* WHAT YOU SHOULD DO
The records are to be repeated in full. Every line must match.

Stored items
::::

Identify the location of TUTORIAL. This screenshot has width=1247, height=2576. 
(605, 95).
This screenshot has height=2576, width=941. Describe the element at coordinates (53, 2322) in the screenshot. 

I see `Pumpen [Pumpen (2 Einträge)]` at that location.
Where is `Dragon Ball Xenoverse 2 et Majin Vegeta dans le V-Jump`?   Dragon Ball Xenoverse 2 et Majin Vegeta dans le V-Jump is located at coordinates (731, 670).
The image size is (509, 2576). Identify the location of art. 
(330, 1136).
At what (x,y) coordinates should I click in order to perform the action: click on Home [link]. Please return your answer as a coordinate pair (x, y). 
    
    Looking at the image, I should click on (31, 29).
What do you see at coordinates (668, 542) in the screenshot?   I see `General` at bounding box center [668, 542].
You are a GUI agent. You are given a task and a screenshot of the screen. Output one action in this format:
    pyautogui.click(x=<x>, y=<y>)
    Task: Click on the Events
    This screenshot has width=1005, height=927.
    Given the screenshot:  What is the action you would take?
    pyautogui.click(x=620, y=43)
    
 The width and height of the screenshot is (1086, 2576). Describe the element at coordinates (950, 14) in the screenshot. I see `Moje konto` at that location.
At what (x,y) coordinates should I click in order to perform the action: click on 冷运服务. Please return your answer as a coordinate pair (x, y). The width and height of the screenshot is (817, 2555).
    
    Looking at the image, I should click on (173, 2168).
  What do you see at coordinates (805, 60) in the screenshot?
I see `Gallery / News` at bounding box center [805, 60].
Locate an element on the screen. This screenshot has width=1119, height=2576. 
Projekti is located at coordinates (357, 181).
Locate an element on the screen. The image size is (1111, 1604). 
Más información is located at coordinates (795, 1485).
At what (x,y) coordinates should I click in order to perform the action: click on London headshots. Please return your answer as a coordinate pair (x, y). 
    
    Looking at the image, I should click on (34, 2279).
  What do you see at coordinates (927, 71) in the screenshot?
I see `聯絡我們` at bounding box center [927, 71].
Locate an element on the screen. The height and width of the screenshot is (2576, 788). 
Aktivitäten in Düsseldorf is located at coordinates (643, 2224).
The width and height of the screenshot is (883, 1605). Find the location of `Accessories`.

::::

* WRITTEN RESPONSE
Identify the location of TUTORIAL. This screenshot has width=1247, height=2576. 
(605, 95).
This screenshot has height=2576, width=941. Describe the element at coordinates (53, 2322) in the screenshot. 

I see `Pumpen [Pumpen (2 Einträge)]` at that location.
Where is `Dragon Ball Xenoverse 2 et Majin Vegeta dans le V-Jump`?   Dragon Ball Xenoverse 2 et Majin Vegeta dans le V-Jump is located at coordinates (731, 670).
The image size is (509, 2576). Identify the location of art. 
(330, 1136).
At what (x,y) coordinates should I click in order to perform the action: click on Home [link]. Please return your answer as a coordinate pair (x, y). 
    
    Looking at the image, I should click on (31, 29).
What do you see at coordinates (668, 542) in the screenshot?   I see `General` at bounding box center [668, 542].
You are a GUI agent. You are given a task and a screenshot of the screen. Output one action in this format:
    pyautogui.click(x=<x>, y=<y>)
    Task: Click on the Events
    This screenshot has width=1005, height=927.
    Given the screenshot:  What is the action you would take?
    pyautogui.click(x=620, y=43)
    
 The width and height of the screenshot is (1086, 2576). Describe the element at coordinates (950, 14) in the screenshot. I see `Moje konto` at that location.
At what (x,y) coordinates should I click in order to perform the action: click on 冷运服务. Please return your answer as a coordinate pair (x, y). The width and height of the screenshot is (817, 2555).
    
    Looking at the image, I should click on (173, 2168).
  What do you see at coordinates (805, 60) in the screenshot?
I see `Gallery / News` at bounding box center [805, 60].
Locate an element on the screen. This screenshot has width=1119, height=2576. 
Projekti is located at coordinates (357, 181).
Locate an element on the screen. The image size is (1111, 1604). 
Más información is located at coordinates (795, 1485).
At what (x,y) coordinates should I click in order to perform the action: click on London headshots. Please return your answer as a coordinate pair (x, y). 
    
    Looking at the image, I should click on (34, 2279).
  What do you see at coordinates (927, 71) in the screenshot?
I see `聯絡我們` at bounding box center [927, 71].
Locate an element on the screen. The height and width of the screenshot is (2576, 788). 
Aktivitäten in Düsseldorf is located at coordinates (643, 2224).
The width and height of the screenshot is (883, 1605). Find the location of `Accessories`.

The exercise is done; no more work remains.